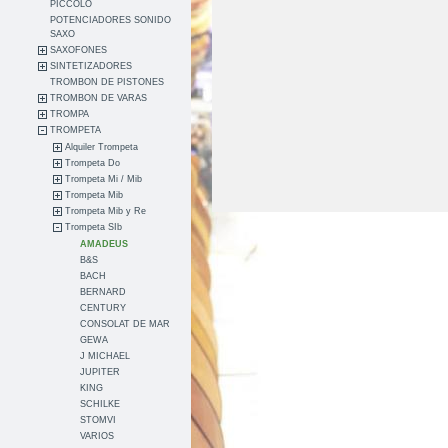
PICCOLO
POTENCIADORES SONIDO
SAXO
SAXOFONES
SINTETIZADORES
TROMBON DE PISTONES
TROMBON DE VARAS
TROMPA
TROMPETA
Alquiler Trompeta
Trompeta Do
Trompeta Mi / Mib
Trompeta Mib
Trompeta Mib y Re
Trompeta SIb
AMADEUS
B&S
BACH
BERNARD
CENTURY
CONSOLAT DE MAR
GEWA
J MICHAEL
JUPITER
KING
SCHILKE
STOMVI
VARIOS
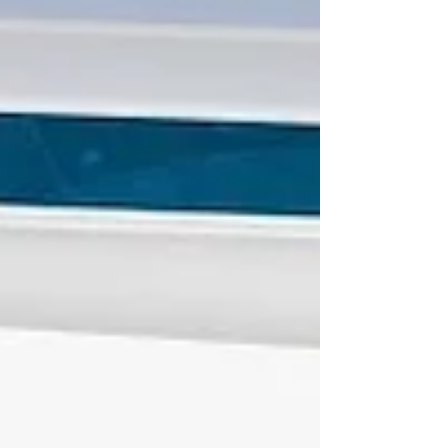
jurídicos, al procesar más de 111.000 órdenes
de divisas atendidas durante los últimos tres
meses, en marzo b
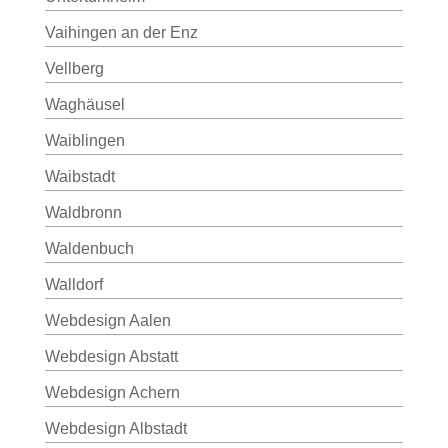
Vaihingen an der Enz
Vellberg
Waghäusel
Waiblingen
Waibstadt
Waldbronn
Waldenbuch
Walldorf
Webdesign Aalen
Webdesign Abstatt
Webdesign Achern
Webdesign Albstadt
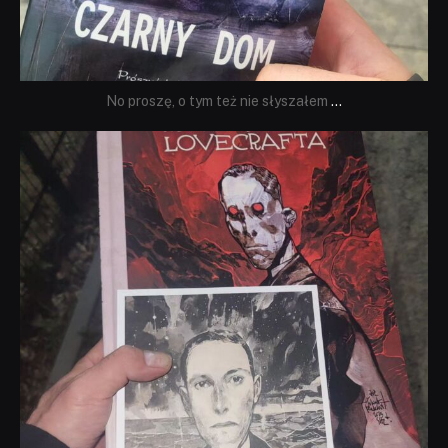
No proszę, o tym też nie słyszałem
...
dobryhorror
Wrz 19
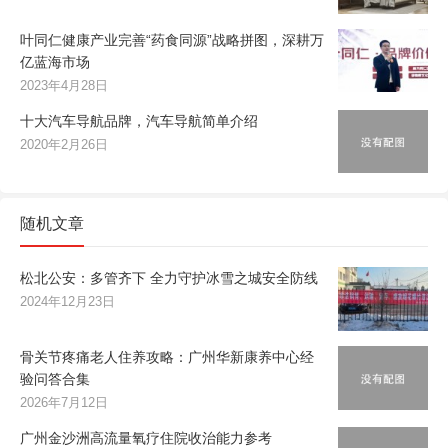
叶同仁健康产业完善“药食同源”战略拼图，深耕万
亿蓝海市场
2023年4月28日
十大汽车导航品牌，汽车导航简单介绍
2020年2月26日
随机文章
松北公安：多管齐下 全力守护冰雪之城安全防线
2024年12月23日
骨关节疼痛老人住养攻略：广州华新康养中心经
验问答合集
2026年7月12日
广州金沙洲高流量氧疗住院收治能力参考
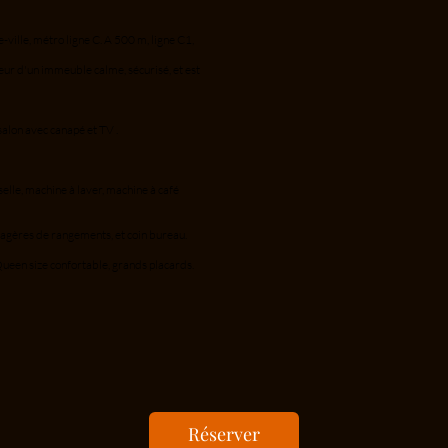
-ville, métro ligne C. A 500 m, ligne C1,
ur d'un immeuble calme, sécurisé, et est
salon avec canapé et TV .
elle, machine à laver, machine à café
tagères de rangements, et coin bureau.
Queen size confortable, grands placards.
Réserver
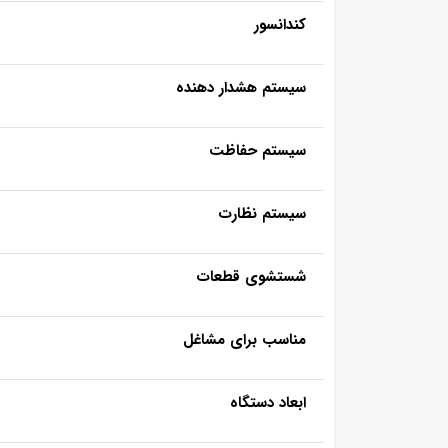
کندانسور
سیستم هشدار دهنده
سیستم حفاظت
سیستم نظارت
شستشوی قطعات
مناسب برای مشاغل
ابعاد دستگاه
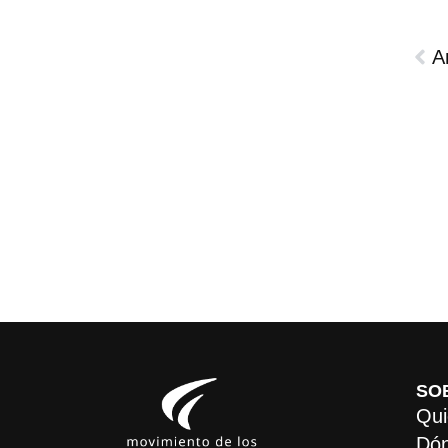
A
SO
Qui
Dón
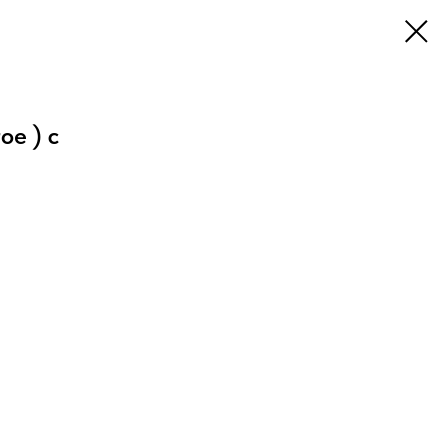
ое ) с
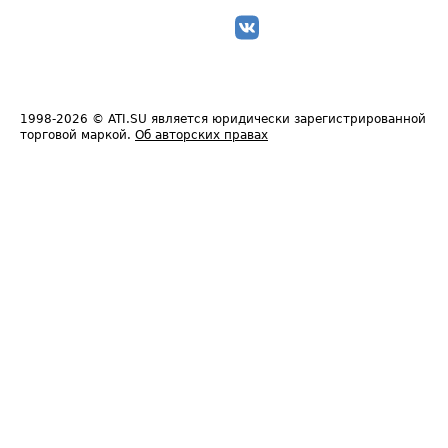
1998-2026
© ATI.SU является юридически зарегистрированной
торговой маркой.
Об авторских правах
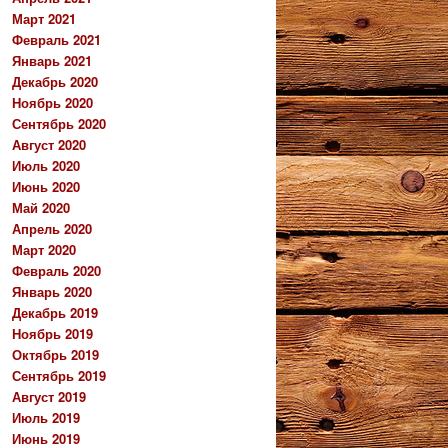
Март 2021
Февраль 2021
Январь 2021
Декабрь 2020
Ноябрь 2020
Сентябрь 2020
Август 2020
Июль 2020
Июнь 2020
Май 2020
Апрель 2020
Март 2020
Февраль 2020
Январь 2020
Декабрь 2019
Ноябрь 2019
Октябрь 2019
Сентябрь 2019
Август 2019
Июль 2019
Июнь 2019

The problem>
Word for word, give the data above again, without any images.

Solution for this task>
PICCOLO
POTENCIADORES SONIDO
SAXO
SAXOFONES
SINTETIZADORES
TROMBON DE PISTONES
TROMBON DE VARAS
TROMPA
TROMPETA
Alquiler Trompeta
Trompeta Do
Trompeta Mi / Mib
Trompeta Mib
Trompeta Mib y Re
Trompeta SIb
AMADEUS
B&S
BACH
BERNARD
CENTURY
CONSOLAT DE MAR
GEWA
J MICHAEL
JUPITER
KING
SCHILKE
STOMVI
VARIOS
jurídicos, al procesar más de 111.000 órdenes
de divisas atendidas durante los últimos tres
meses, en marzo b
Vaihingen an der Enz
Vellberg
Waghäusel
Waiblingen
Waibstadt
Waldbronn
Waldenbuch
Walldorf
Webdesign Aalen
Webdesign Abstatt
Webdesign Achern
Webdesign Albstadt
No proszę, o tym też nie słyszałem
...
dobryhorror
Wrz 19
叶同仁健康产业完善“药食同源”战略拼图，深耕万
亿蓝海市场
2023年4月28日
十大汽车导航品牌，汽车导航简单介绍
2020年2月26日
随机文章
松北公安：多管齐下 全力守护冰雪之城安全防线
2024年12月23日
骨关节疼痛老人住养攻略：广州华新康养中心经
验问答合集
2026年7月12日
广州金沙洲高流量氧疗住院收治能力参考
-ville, métro ligne C. A 500 m, ligne C1,
ur d'un immeuble calme, sécurisé, et est
salon avec canapé et TV .
elle, machine à laver, machine à café
tagères de rangements, et coin bureau.
Queen size confortable, grands placards.
Réserver
کندانسور
سیستم هشدار دهنده
سیستم حفاظت
سیستم نظارت
شستشوی قطعات
مناسب برای مشاغل
ابعاد دستگاه
A
SO
Qui
Dón
ое ) с
1998-2026
© ATI.SU является юридически зарегистрированной
торговой маркой.
Об авторских правах
Март 2021
Февраль 2021
Январь 2021
Декабрь 2020
Ноябрь 2020
Сентябрь 2020
Август 2020
Июль 2020
Июнь 2020
Май 2020
Апрель 2020
Март 2020
Февраль 2020
Январь 2020
Декабрь 2019
Ноябрь 2019
Октябрь 2019
Сентябрь 2019
Август 2019
Июль 2019
Июнь 2019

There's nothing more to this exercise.